I hadn’t had an opportunity to do much exploring last time I was here. But from what I’d been able to tell, her house was built like an onion, with an outermost skin that opened onto long, shallow hallways that kept it from looking strange to anyone who might happen by and wonder why anyone would build a house with no windows. But that’s essentially what it was after you penetrated the first layer.

And I guess I was past that. Because all I saw was some shelves and a table-and-lamp combo. None of which could be throwing light shadows, including the lamp, which wasn’t on.

I turned my head back again—slowly, slowly—and looked at the wall. But E.T. must have found me pretty boring, because he was gone now. Or maybe my brain had decided not to go
schizo
right at the moment, although I didn’t know why. It had done everything else.

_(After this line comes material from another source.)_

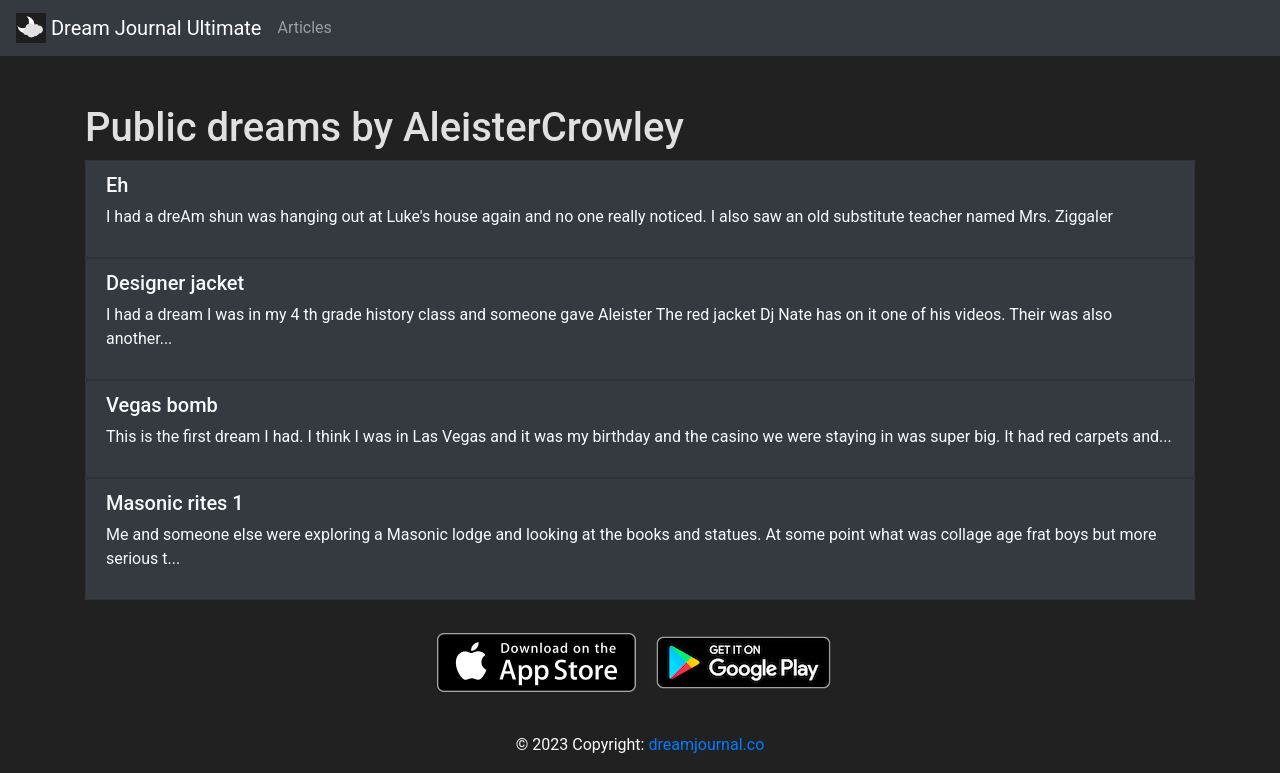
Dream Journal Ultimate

Including possibly killing Mircea.

That whole horror scene came back to me in a rush, hard enough to leave me gasping. I abruptly sat up, and just as quickly regretted it when the room telescoped and threatened to collapse. But I wasn’t going to lie back down.

Not until I found out what had happened.

I threw off the covers and went almost a yard before my knees gave way, throwing me onto a very nice carpet that probably didn’t need any puke stains. I stayed down for a moment, breathing, waiting for my head to accept the idea that, yes,
we were doing this
. And then I got to my feet and stumbled toward the door again.

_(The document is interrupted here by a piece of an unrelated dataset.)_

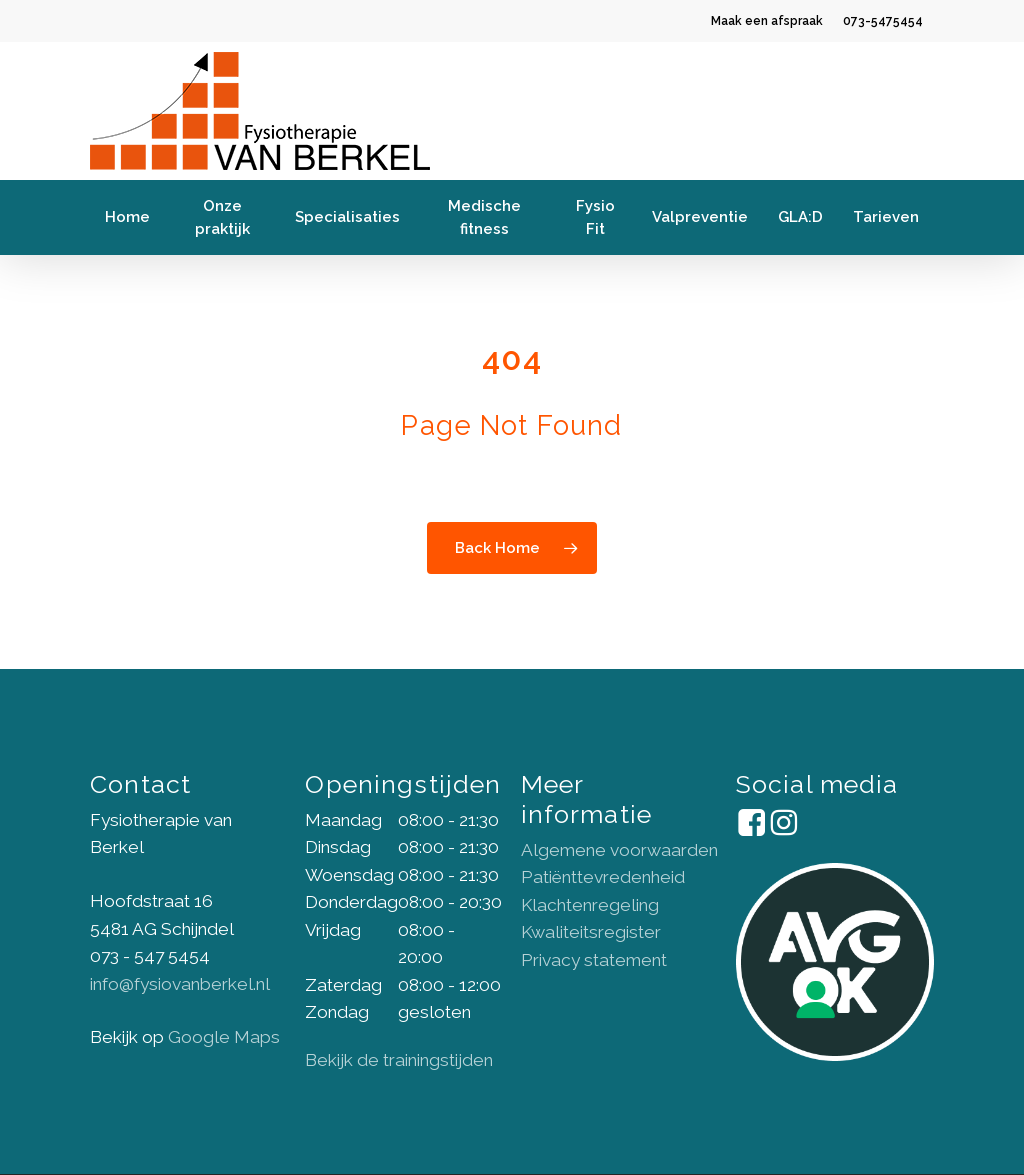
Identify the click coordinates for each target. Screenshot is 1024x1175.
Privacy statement (594, 960)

And got halfway there before I realized I was naked.

Of course I am
, I thought angrily, and went back to the bed for a sheet. God forbid I actually wake up dressed anymore.

I made a sixteen-hundred-thread-count sarong and wobbled back to the door. And poked my head out. And was immediately glad that I’d had enough working brain cells to think of the sheet. Because there were no fewer than six huge vamps outside, all spit and polish in shiny faux Roman gear, eyes expressionless pools of disapproval even without being exposed to a naked dhampir.

But one of them wrinkled his nose anyway, as if he smelled something bad.

Yeah, well, fuck you, too, buddy
, I didn’t say, because I wanted to see Mircea more than I wanted to piss them off.

I started out the door, only to have two long spears crossed in front of my face, one from each of the guys framing the door. I looked at them, but they didn’t even bother to look back. They were staring straight ahead, just like the two on the opposite side of the hall, who apparently found something fascinating on the door over my head.

“Really?” I croaked, not gesturing at my sheet-covered form or the dried blood flaking off my upper lip or the fact that my eyes kept trying to roll up in my head. Because I was afraid if I let go of the doorframe, I was going to end up on my knees again.

And because nobody was looking at me anyway.

I cleared my throat and decided to try again. “I just want to see my father.”

And okay,
that
got a reaction. Not verbal, because I didn’t rate that. But the stony look in the vamps’ eyes got a little stonier.

“Sorry,” I said drily. “I forgot that it’s bad taste to mention that
he
is my father
, but there you go. And I’m going to see him.”